WHAT YOU SHOULD DO: Start at the line below containing "The height and width of the screenshot is (2576, 497)." and stop at the line containing "What do you see at coordinates (210, 132)". Repeat every line of that stretch exactly, and nothing outside it.
###
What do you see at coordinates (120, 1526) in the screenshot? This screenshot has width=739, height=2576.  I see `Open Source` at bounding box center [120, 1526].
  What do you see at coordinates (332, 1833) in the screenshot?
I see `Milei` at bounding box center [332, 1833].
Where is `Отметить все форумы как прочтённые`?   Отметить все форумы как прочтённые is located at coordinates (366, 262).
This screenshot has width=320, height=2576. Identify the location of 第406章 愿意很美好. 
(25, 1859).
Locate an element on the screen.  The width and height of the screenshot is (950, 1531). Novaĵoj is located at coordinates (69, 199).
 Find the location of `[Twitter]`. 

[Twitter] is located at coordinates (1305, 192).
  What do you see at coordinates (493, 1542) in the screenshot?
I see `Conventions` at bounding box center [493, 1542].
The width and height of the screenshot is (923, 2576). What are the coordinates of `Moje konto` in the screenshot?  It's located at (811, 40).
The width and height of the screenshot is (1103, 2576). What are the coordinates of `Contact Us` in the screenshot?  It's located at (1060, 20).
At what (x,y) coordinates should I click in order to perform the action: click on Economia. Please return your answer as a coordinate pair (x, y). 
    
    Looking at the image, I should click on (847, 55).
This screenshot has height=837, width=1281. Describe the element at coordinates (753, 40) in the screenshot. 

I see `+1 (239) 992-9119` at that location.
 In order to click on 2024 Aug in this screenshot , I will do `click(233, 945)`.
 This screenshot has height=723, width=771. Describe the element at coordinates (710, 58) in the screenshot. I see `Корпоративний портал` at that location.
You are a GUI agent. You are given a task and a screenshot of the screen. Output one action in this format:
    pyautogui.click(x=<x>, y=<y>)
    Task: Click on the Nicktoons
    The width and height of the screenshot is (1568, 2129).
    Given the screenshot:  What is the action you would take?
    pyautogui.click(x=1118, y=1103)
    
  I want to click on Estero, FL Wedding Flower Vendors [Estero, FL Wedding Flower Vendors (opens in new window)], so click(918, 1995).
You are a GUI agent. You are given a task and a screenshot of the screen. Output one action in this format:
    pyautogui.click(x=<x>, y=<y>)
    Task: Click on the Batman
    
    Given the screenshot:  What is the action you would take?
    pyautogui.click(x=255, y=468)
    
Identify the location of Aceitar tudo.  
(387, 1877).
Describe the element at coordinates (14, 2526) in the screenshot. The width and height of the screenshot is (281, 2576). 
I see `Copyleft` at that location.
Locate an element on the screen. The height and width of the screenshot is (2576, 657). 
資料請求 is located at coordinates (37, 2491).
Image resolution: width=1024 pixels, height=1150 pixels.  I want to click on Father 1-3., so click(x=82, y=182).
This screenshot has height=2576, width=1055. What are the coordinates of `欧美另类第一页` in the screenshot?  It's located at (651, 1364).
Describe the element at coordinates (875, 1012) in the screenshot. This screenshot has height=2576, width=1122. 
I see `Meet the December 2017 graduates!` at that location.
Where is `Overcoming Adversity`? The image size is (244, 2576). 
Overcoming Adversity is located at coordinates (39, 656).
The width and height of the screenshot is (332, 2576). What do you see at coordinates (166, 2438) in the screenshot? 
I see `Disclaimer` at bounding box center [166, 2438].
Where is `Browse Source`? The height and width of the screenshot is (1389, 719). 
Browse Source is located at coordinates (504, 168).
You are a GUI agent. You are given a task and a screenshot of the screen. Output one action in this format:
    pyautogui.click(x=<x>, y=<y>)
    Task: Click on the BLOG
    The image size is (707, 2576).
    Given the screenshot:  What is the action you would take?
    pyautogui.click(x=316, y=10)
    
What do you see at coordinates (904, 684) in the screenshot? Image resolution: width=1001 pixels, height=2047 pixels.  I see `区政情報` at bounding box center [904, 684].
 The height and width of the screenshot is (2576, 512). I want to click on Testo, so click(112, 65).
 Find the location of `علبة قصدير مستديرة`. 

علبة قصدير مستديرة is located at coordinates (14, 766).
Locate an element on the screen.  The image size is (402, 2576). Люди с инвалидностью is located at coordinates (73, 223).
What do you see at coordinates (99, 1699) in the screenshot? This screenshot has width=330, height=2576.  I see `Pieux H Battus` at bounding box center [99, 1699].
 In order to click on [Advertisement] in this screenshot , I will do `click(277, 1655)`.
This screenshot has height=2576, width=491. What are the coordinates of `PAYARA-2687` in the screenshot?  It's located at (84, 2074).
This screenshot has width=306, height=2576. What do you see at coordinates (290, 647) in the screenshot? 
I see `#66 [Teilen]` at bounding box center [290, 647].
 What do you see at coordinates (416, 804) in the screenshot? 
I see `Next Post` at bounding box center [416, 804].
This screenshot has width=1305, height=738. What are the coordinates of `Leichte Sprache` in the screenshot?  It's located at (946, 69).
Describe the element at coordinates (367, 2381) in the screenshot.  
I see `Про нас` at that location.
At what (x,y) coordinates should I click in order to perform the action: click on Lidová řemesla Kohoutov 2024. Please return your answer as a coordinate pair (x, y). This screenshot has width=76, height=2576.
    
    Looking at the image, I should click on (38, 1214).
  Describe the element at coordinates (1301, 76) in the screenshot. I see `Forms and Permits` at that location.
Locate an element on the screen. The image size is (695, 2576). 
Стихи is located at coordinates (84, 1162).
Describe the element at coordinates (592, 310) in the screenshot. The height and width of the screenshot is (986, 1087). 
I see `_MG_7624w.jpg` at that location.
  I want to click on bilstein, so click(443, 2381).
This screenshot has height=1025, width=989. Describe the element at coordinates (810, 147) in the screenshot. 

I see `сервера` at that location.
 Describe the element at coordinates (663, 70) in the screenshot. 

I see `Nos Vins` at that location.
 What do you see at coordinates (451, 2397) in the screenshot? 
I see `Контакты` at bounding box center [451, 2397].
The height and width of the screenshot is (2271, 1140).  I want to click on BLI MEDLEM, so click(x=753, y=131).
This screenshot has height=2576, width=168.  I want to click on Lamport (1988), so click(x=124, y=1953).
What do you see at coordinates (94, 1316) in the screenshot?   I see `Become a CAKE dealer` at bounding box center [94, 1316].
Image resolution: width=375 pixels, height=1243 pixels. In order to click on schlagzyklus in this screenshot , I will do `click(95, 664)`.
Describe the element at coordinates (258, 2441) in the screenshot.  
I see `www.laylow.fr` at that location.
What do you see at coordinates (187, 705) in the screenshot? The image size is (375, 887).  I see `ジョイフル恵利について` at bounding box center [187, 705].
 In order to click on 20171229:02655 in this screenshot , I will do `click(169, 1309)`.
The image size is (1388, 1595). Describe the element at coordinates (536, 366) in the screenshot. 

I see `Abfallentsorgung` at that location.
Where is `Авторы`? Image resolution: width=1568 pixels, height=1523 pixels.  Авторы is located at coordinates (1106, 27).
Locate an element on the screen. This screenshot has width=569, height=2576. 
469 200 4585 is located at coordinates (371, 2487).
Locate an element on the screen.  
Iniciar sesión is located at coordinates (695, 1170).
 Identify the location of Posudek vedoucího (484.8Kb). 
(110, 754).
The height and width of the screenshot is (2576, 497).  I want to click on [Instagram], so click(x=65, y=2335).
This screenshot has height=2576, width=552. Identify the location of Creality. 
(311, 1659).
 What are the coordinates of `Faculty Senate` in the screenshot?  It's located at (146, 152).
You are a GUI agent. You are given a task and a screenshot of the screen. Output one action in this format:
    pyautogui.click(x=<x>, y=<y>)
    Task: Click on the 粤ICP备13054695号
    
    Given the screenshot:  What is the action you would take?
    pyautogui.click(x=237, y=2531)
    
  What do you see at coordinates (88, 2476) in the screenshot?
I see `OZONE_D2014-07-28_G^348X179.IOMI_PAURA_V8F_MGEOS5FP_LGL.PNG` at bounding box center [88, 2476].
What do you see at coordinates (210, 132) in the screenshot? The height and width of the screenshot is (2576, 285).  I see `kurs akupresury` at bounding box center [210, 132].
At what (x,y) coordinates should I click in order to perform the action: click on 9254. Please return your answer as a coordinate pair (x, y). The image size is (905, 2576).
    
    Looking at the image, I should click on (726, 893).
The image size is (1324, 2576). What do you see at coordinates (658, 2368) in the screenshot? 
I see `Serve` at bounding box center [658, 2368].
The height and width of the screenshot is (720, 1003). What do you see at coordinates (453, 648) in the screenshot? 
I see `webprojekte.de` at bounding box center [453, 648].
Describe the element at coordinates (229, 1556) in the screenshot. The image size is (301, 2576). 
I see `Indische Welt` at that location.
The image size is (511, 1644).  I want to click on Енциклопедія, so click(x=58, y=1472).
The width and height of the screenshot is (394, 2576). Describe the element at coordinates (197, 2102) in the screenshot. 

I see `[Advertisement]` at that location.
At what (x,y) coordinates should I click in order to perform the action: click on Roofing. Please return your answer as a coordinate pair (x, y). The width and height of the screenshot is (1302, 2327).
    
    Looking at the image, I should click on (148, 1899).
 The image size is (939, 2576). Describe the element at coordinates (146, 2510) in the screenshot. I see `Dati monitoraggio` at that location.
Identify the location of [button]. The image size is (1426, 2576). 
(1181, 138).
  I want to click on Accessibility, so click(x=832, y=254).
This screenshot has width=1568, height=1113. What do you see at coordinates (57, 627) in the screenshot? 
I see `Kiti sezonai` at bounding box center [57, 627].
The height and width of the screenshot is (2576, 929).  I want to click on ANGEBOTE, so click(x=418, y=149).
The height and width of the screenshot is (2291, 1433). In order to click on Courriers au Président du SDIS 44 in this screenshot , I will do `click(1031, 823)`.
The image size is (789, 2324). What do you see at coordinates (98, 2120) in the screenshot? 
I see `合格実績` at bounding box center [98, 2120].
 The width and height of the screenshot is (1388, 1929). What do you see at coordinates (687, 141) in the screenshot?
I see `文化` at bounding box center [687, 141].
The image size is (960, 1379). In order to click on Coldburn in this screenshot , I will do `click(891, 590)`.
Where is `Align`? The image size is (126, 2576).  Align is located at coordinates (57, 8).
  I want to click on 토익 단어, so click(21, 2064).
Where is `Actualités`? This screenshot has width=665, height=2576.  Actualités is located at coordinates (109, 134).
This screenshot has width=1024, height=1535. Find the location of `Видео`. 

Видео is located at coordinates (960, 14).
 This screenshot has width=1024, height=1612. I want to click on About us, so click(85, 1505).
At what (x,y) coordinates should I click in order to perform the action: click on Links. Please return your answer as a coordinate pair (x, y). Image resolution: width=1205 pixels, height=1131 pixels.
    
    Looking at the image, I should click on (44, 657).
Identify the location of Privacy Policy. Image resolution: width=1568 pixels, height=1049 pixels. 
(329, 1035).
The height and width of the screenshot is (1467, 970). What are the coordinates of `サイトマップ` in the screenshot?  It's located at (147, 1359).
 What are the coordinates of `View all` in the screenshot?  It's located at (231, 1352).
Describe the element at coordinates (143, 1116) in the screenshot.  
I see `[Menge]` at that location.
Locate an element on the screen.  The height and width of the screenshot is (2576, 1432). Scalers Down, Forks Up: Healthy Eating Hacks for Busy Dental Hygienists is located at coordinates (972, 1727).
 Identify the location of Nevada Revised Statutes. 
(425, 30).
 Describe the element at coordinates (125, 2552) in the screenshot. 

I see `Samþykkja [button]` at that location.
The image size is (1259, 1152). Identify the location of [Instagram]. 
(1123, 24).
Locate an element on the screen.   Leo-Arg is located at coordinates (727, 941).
###
RESPONSE:
The height and width of the screenshot is (2576, 497).  I want to click on [Instagram], so click(x=65, y=2335).
This screenshot has height=2576, width=552. Identify the location of Creality. 
(311, 1659).
 What are the coordinates of `Faculty Senate` in the screenshot?  It's located at (146, 152).
You are a GUI agent. You are given a task and a screenshot of the screen. Output one action in this format:
    pyautogui.click(x=<x>, y=<y>)
    Task: Click on the 粤ICP备13054695号
    
    Given the screenshot:  What is the action you would take?
    pyautogui.click(x=237, y=2531)
    
  What do you see at coordinates (88, 2476) in the screenshot?
I see `OZONE_D2014-07-28_G^348X179.IOMI_PAURA_V8F_MGEOS5FP_LGL.PNG` at bounding box center [88, 2476].
What do you see at coordinates (210, 132) in the screenshot? The height and width of the screenshot is (2576, 285).  I see `kurs akupresury` at bounding box center [210, 132].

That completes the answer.